Write out the line that contains "Mario Hoffmann" and every line after it through the end of the entries, exactly as given and with no other lines.

# Record excerpts
——
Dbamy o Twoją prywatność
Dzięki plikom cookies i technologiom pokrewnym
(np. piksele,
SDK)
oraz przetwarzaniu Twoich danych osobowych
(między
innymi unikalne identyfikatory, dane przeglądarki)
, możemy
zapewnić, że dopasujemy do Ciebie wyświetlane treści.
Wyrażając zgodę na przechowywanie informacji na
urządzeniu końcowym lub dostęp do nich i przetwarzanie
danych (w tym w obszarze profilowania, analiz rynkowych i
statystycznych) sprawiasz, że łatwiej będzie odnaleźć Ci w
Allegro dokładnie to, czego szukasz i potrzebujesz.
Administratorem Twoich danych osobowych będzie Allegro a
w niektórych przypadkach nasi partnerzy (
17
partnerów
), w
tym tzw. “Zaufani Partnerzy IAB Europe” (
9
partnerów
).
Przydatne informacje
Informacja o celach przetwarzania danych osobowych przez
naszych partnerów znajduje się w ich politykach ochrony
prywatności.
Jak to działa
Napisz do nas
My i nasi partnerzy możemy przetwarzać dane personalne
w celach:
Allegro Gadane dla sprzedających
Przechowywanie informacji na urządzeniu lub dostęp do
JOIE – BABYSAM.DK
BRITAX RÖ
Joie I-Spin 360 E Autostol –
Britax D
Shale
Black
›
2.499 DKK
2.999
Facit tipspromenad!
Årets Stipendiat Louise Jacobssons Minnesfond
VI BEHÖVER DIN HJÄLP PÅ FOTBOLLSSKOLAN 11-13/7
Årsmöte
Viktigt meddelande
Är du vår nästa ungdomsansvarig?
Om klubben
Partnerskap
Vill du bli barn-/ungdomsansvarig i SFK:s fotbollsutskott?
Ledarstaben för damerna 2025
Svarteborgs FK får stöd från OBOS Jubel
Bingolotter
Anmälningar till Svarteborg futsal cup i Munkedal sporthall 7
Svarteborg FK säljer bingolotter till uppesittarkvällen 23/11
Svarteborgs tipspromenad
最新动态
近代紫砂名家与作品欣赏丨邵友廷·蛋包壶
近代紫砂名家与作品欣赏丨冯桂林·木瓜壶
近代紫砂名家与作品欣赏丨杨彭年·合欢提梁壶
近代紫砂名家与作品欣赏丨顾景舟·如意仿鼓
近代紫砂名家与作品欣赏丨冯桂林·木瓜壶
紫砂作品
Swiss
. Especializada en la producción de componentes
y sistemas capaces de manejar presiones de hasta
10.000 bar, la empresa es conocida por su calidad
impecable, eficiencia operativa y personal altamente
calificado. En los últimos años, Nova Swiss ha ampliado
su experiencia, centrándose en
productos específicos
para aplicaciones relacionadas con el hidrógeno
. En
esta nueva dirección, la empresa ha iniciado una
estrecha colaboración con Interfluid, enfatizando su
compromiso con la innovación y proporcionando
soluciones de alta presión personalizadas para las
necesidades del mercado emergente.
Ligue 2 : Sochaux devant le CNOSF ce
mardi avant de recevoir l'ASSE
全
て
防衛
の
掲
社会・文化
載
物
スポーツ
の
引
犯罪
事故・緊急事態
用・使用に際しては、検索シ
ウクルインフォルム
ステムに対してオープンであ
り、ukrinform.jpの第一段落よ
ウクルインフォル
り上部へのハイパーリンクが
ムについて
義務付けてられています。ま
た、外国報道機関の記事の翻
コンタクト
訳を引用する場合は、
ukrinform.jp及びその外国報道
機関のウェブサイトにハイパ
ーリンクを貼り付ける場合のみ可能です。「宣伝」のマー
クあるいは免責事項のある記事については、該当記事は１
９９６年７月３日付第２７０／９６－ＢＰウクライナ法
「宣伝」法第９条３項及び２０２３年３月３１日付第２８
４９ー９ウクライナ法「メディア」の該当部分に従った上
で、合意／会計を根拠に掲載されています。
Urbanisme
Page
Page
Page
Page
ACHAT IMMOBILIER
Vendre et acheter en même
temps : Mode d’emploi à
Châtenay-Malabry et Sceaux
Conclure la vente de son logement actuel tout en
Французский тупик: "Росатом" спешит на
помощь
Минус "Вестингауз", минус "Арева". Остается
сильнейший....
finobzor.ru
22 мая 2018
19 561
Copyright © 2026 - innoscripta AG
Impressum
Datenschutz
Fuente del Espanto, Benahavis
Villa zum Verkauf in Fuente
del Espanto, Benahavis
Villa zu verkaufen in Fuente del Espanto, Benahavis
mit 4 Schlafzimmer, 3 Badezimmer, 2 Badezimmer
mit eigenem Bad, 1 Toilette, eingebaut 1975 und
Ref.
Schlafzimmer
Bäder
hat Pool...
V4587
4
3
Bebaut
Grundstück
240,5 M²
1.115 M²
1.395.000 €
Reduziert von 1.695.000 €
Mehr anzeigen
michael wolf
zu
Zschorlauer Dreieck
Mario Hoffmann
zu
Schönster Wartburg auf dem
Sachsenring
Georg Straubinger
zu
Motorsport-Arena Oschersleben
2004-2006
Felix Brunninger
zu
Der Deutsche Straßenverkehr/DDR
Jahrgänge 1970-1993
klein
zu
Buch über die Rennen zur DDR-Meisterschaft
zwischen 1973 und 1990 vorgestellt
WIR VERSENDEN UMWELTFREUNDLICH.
——
# Result below
Mario Hoffmann
zu
Schönster Wartburg auf dem
Sachsenring
Georg Straubinger
zu
Motorsport-Arena Oschersleben
2004-2006
Felix Brunninger
zu
Der Deutsche Straßenverkehr/DDR
Jahrgänge 1970-1993
klein
zu
Buch über die Rennen zur DDR-Meisterschaft
zwischen 1973 und 1990 vorgestellt
WIR VERSENDEN UMWELTFREUNDLICH.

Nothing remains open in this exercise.